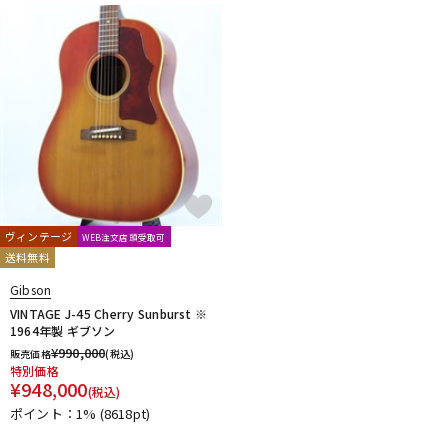
ヴィンテージ
WEB注文店頭受取可
送料無料
Gibson
VINTAGE J-45 Cherry Sunburst ※
1964年製 ギブソン
¥
990,000
販売価格
(税込)
特別価格
¥
948,000
(税込)
ポイント：1%
(8618pt)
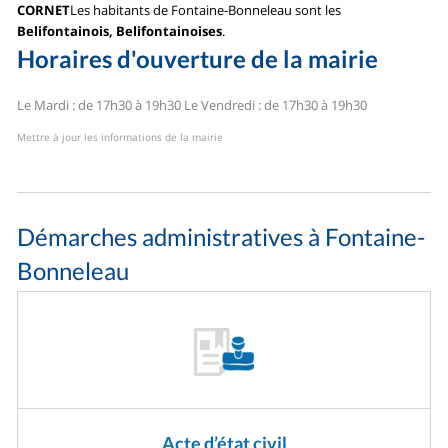
CORNET
Les habitants de Fontaine-Bonneleau sont les
Belifontainois, Belifontainoises
.
Horaires d'ouverture de la mairie
Le Mardi : de 17h30 à 19h30
Le Vendredi : de 17h30 à 19h30
Mettre à jour les informations de la mairie
Démarches administratives à Fontaine-
Bonneleau
Acte d’état civil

□ □ □ □

#### Problem requirements:
Pictures aside, reproduce all of the data exactly.

#### Output:
ヴィンテージ
WEB注文店頭受取可
送料無料
Gibson
VINTAGE J-45 Cherry Sunburst ※
1964年製 ギブソン
¥
990,000
販売価格
(税込)
特別価格
¥
948,000
(税込)
ポイント：1%
(8618pt)
CORNET
Les habitants de Fontaine-Bonneleau sont les
Belifontainois, Belifontainoises
.
Horaires d'ouverture de la mairie
Le Mardi : de 17h30 à 19h30
Le Vendredi : de 17h30 à 19h30
Mettre à jour les informations de la mairie
Démarches administratives à Fontaine-
Bonneleau
Acte d’état civil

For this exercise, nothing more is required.